_Collected data_
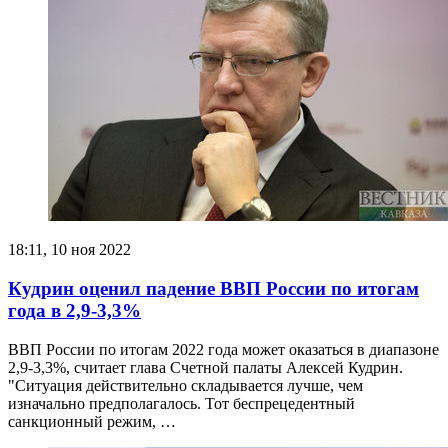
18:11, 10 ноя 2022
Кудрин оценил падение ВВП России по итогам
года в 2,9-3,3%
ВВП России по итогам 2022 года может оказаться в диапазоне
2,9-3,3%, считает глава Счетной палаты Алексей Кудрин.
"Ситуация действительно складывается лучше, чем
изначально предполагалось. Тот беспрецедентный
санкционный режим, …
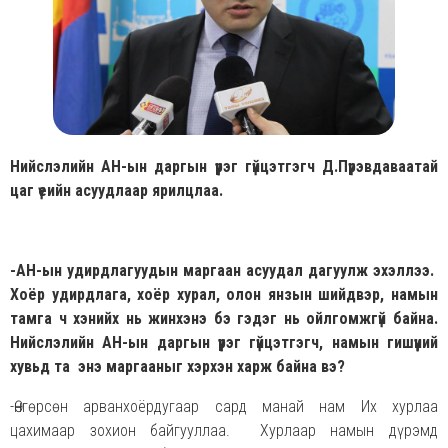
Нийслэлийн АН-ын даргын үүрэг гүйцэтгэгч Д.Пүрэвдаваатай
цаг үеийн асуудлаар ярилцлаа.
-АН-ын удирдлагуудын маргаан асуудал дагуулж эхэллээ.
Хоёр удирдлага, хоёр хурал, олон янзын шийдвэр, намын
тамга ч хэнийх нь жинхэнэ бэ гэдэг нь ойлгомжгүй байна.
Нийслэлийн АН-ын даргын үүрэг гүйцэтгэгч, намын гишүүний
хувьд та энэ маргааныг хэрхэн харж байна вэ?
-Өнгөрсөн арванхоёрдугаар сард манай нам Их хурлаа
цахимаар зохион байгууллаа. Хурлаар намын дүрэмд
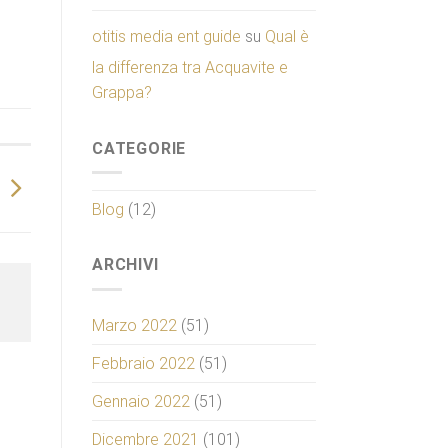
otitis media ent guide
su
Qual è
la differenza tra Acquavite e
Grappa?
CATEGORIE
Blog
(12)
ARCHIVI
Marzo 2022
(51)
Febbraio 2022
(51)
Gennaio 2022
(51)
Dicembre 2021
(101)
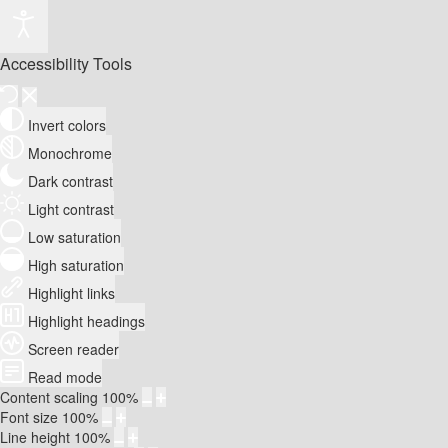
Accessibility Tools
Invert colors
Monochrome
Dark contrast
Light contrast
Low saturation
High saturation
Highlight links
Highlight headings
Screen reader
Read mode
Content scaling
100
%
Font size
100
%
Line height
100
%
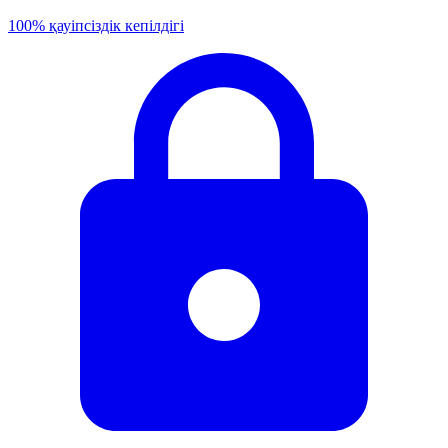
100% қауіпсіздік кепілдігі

_The task_
The records above are to be copied exactly, without their pictures.

_Written solution_
18:11, 10 ноя 2022
Кудрин оценил падение ВВП России по итогам
года в 2,9-3,3%
ВВП России по итогам 2022 года может оказаться в диапазоне
2,9-3,3%, считает глава Счетной палаты Алексей Кудрин.
"Ситуация действительно складывается лучше, чем
изначально предполагалось. Тот беспрецедентный
санкционный режим, …
Нийслэлийн АН-ын даргын үүрэг гүйцэтгэгч Д.Пүрэвдаваатай
цаг үеийн асуудлаар ярилцлаа.
-АН-ын удирдлагуудын маргаан асуудал дагуулж эхэллээ.
Хоёр удирдлага, хоёр хурал, олон янзын шийдвэр, намын
тамга ч хэнийх нь жинхэнэ бэ гэдэг нь ойлгомжгүй байна.
Нийслэлийн АН-ын даргын үүрэг гүйцэтгэгч, намын гишүүний
хувьд та энэ маргааныг хэрхэн харж байна вэ?
-Өнгөрсөн арванхоёрдугаар сард манай нам Их хурлаа
цахимаар зохион байгууллаа. Хурлаар намын дүрэмд
otitis media ent guide
su
Qual è
la differenza tra Acquavite e
Grappa?
CATEGORIE
Blog
(12)
ARCHIVI
Marzo 2022
(51)
Febbraio 2022
(51)
Gennaio 2022
(51)
Dicembre 2021
(101)
Accessibility Tools
Invert colors
Monochrome
Dark contrast
Light contrast
Low saturation
High saturation
Highlight links
Highlight headings
Screen reader
Read mode
Content scaling
100
%
Font size
100
%
Line height
100
%
100% қауіпсіздік кепілдігі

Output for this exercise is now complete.